It seems that many civilizations throughout time have celebrated some sort of fertility custom... The Romans had Lupercalia and raised a glass to Faunus their god of fertility. Somehow Romulus and Remus get involved too, but I digress... this was eclipsed by a Saints commemoration. The story goes that this martyr healed his jailers daughter before his sentenced death. An expression of compassion, empathy and kindness in the face of evil. So in this story love and dedication to doing the right thing initiate feast day on a church calendar...
|Apparently, Faunus had crazy hair... and hooves|
The Christian spin is built upon many years after St.
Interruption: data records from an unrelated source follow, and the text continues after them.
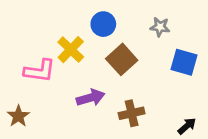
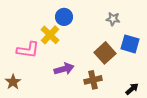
blue circle: (103, 24) -> (64, 17), moved
brown square: (122, 59) -> (105, 53), moved

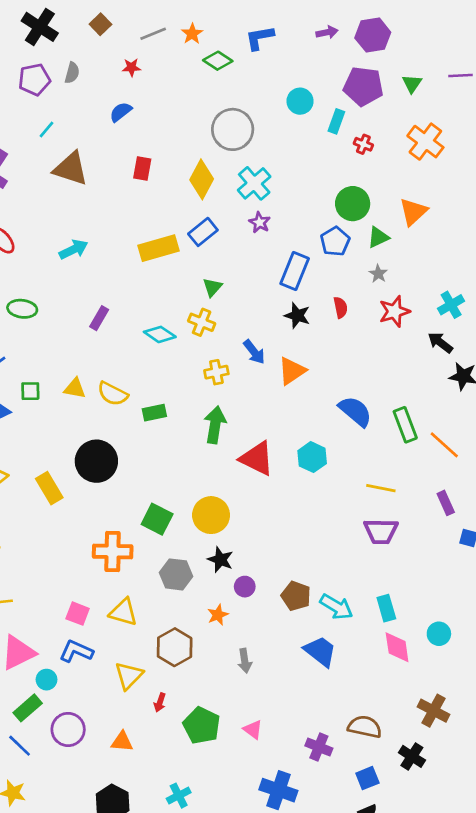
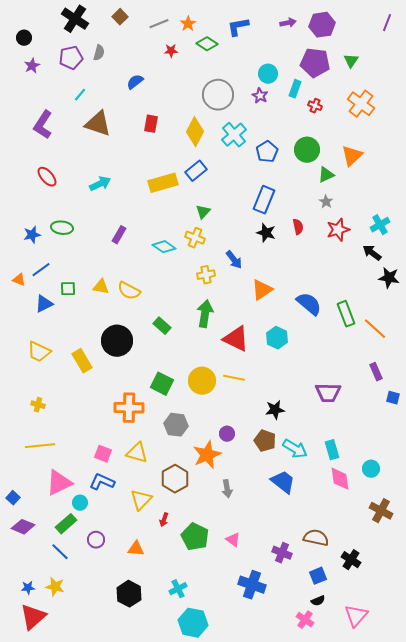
red star: (131, 67) -> (171, 51), moved
purple line: (460, 76) -> (387, 23), moved, turned -66
purple star: (260, 222) -> (260, 96), moved
blue pentagon: (335, 241) -> (267, 152), moved
orange triangle: (292, 371) -> (262, 290), moved
green rectangle: (154, 413) -> (162, 326), moved, turned 54
yellow line: (381, 488) -> (234, 378), moved
black star: (220, 560) -> (275, 410), moved, turned -30
orange star: (218, 615) -> (207, 455), size x1.8
brown cross: (434, 711) -> (381, 511), moved
purple circle: (68, 729) -> (96, 540), size x0.7

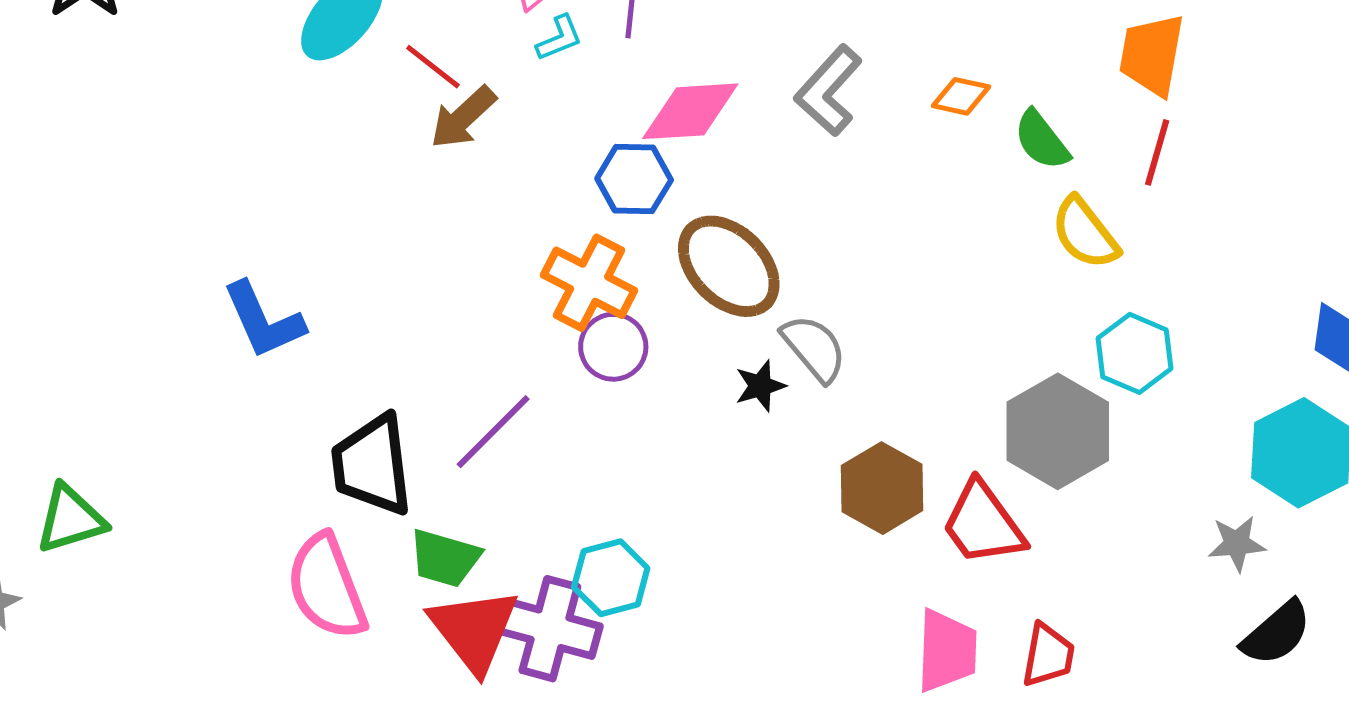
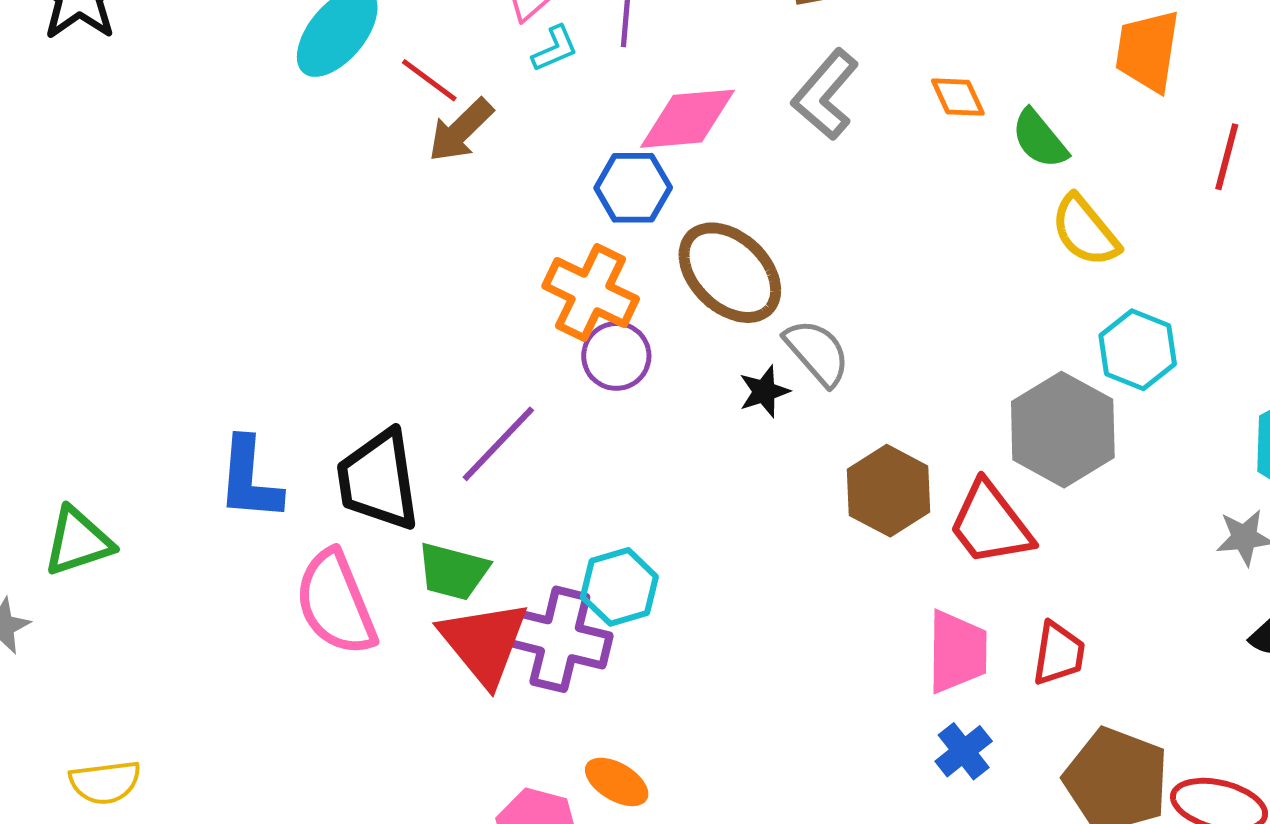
orange diamond: (961, 96) -> (958, 97), turned 54
red line: (1157, 152) -> (1227, 157), moved
blue L-shape: (264, 320) -> (249, 479), moved, turned 30

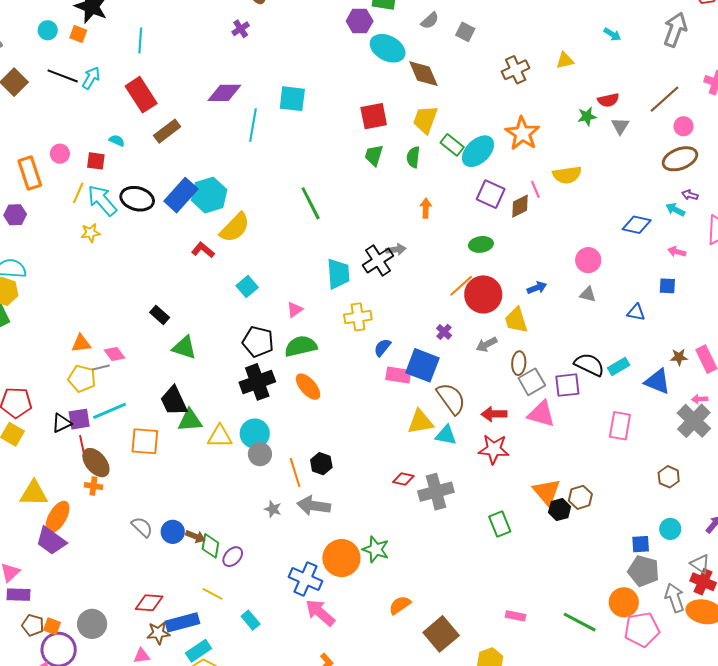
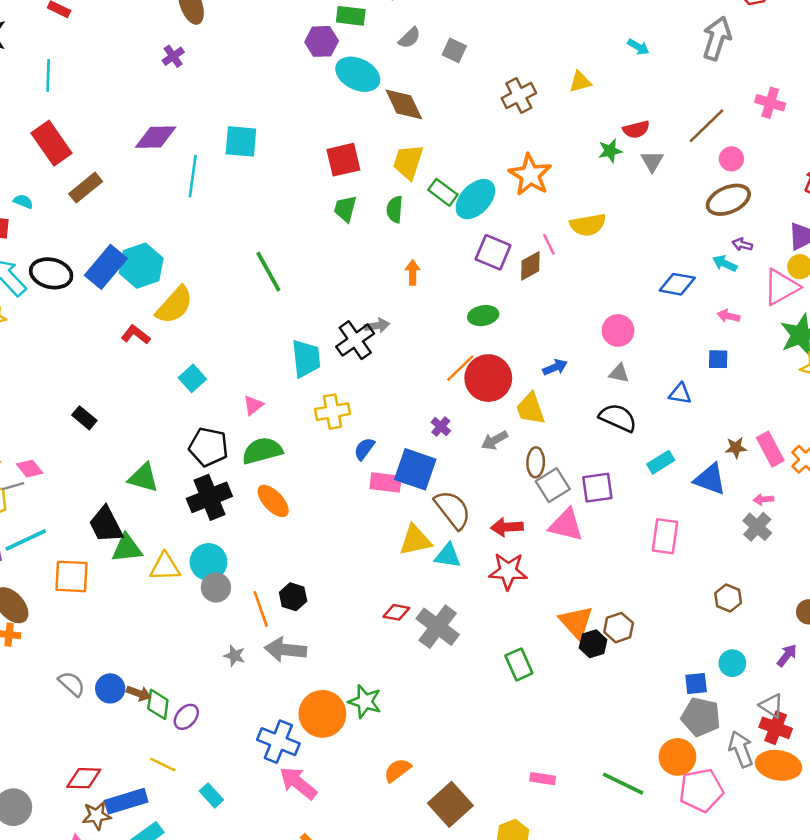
green triangle: (184, 348) -> (143, 478), moved
black semicircle: (589, 365) -> (618, 418), moved
gray cross: (694, 421) -> (757, 527), size x0.7
gray cross: (436, 492) -> (438, 627), turned -36

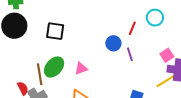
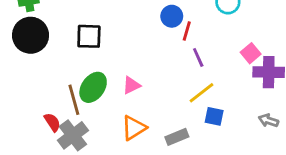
red line: (132, 28) -> (187, 31), moved
blue circle: (113, 43) -> (172, 16), moved
yellow line: (165, 81) -> (202, 93), moved

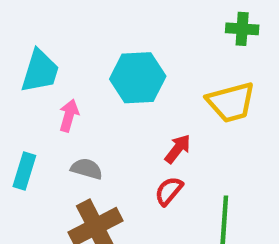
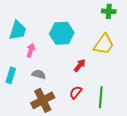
yellow trapezoid: (231, 102) -> (104, 44), turned -40
red semicircle: (169, 191) -> (76, 92), moved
Valentine of Rome was commemorated, read: made a St. on 14 February 496. There seems to be at least one other St Valentines which some Eastern Christian churches recognize - and they ascribe 23 July as the big day. Some say the St was martyred around 270 AD... sketchy huh? But I digress. So how did we get to the hearts and candy?
Chaucer did it. Around 1367, Geoffrey Chaucer a poet of great import along with others of his time decided to formalize expressions of love such as gifts of flowers or sweet treats as a "humanist" reaction to the puritanical views of the Catholic Church at that time.
The date is special for a few other reasons: Capt James Cook expired on this day, as did General Tecumseh Sherman. On a brighter note, Oregon and Arizona became states on this date.
I say it's a pretty darned good day and I hope you are fortunate enough to share it with someone special to you!